■ Try it ■
Copies of all lines that contain "Keep" are needed; take them from the data below.

Document layout detection data
--------------------

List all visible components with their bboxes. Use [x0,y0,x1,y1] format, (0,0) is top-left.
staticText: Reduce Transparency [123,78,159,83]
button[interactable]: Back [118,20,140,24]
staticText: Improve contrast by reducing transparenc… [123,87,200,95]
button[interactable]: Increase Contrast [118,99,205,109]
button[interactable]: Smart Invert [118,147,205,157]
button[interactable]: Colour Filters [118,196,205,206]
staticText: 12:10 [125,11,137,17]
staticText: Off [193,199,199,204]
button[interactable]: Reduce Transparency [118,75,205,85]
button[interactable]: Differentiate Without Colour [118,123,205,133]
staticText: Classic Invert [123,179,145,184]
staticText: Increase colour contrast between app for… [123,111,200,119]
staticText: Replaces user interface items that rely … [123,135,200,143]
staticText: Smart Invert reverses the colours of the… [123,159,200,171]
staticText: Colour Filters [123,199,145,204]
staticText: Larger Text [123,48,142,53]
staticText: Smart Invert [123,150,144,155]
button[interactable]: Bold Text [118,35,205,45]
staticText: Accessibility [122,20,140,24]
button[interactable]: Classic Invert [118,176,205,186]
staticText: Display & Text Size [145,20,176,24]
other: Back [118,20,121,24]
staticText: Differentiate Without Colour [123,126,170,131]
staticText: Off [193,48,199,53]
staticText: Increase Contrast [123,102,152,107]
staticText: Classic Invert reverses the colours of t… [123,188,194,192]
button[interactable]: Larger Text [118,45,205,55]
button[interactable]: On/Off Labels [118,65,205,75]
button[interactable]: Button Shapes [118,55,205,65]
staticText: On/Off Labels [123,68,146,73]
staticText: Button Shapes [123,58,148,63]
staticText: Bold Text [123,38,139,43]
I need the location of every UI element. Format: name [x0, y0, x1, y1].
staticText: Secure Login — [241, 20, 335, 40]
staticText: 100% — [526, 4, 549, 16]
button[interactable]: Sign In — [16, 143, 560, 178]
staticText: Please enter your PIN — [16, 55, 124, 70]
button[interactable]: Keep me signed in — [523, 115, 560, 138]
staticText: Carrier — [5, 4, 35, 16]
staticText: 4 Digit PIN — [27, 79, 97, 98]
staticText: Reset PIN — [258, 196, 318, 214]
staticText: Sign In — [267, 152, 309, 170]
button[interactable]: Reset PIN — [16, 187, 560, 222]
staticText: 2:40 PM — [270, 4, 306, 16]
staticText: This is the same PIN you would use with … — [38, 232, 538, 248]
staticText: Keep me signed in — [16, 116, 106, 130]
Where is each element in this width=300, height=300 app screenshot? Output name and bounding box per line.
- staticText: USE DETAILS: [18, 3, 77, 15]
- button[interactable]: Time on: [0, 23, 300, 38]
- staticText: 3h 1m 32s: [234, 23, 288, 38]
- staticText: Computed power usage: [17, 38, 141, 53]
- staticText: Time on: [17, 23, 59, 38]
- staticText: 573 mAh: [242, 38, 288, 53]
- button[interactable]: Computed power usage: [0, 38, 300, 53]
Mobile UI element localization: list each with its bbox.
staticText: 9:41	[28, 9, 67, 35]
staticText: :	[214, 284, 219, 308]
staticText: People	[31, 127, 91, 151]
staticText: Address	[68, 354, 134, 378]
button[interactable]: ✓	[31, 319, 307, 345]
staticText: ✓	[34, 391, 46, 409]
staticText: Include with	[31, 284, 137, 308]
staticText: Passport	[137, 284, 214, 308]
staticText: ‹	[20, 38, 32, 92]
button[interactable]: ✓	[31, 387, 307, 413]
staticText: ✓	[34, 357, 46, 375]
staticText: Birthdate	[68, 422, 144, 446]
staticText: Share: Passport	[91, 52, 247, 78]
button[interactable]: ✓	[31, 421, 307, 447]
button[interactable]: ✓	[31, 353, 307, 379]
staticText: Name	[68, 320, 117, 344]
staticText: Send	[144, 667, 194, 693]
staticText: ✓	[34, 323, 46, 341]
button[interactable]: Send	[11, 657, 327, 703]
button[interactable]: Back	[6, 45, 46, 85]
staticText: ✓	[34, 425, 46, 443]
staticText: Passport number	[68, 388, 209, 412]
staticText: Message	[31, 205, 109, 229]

--------------------

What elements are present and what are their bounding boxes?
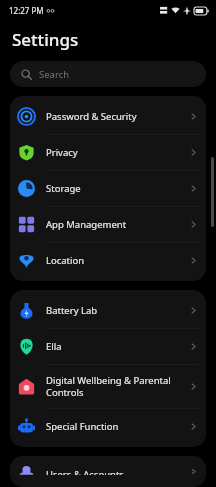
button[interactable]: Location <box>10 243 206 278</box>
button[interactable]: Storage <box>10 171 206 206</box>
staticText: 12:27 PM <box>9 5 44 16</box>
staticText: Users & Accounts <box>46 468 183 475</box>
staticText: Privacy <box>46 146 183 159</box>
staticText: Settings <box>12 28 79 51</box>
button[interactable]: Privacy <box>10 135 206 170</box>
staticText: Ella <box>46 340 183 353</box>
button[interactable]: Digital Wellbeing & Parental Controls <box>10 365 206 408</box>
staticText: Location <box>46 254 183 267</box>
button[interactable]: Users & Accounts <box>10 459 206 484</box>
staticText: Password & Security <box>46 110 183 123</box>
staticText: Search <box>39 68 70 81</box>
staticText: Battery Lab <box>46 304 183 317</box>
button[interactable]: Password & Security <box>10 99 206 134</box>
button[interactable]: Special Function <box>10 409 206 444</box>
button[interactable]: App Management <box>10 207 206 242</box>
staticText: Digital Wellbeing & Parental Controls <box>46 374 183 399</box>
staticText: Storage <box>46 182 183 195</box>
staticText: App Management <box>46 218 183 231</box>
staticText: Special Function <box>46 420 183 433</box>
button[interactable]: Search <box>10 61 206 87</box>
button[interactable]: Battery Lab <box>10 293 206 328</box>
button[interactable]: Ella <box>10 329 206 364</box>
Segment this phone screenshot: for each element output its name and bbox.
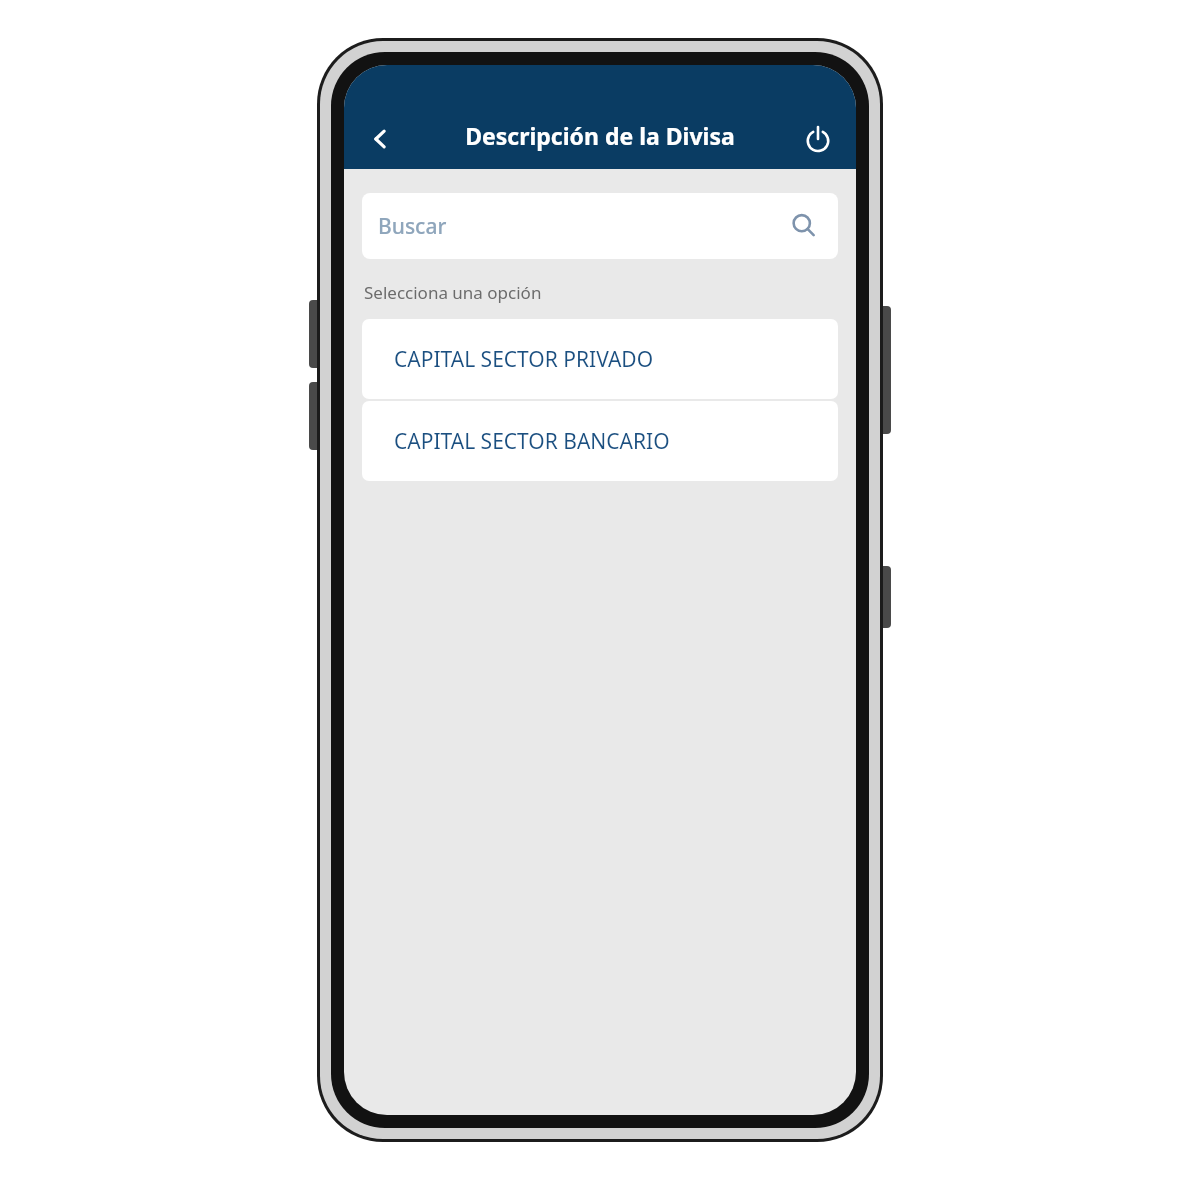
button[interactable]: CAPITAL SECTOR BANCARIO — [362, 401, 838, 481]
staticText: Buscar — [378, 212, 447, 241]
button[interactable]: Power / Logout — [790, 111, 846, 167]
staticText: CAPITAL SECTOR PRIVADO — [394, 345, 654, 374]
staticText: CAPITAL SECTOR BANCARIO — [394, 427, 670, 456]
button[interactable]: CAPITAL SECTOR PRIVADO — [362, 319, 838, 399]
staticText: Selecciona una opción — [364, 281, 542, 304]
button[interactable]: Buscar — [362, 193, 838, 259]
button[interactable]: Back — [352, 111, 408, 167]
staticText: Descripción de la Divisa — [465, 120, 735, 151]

--------------------

■ Output of the task ■
button[interactable]: Keep me signed in — [523, 115, 560, 138]
staticText: Keep me signed in — [16, 116, 106, 130]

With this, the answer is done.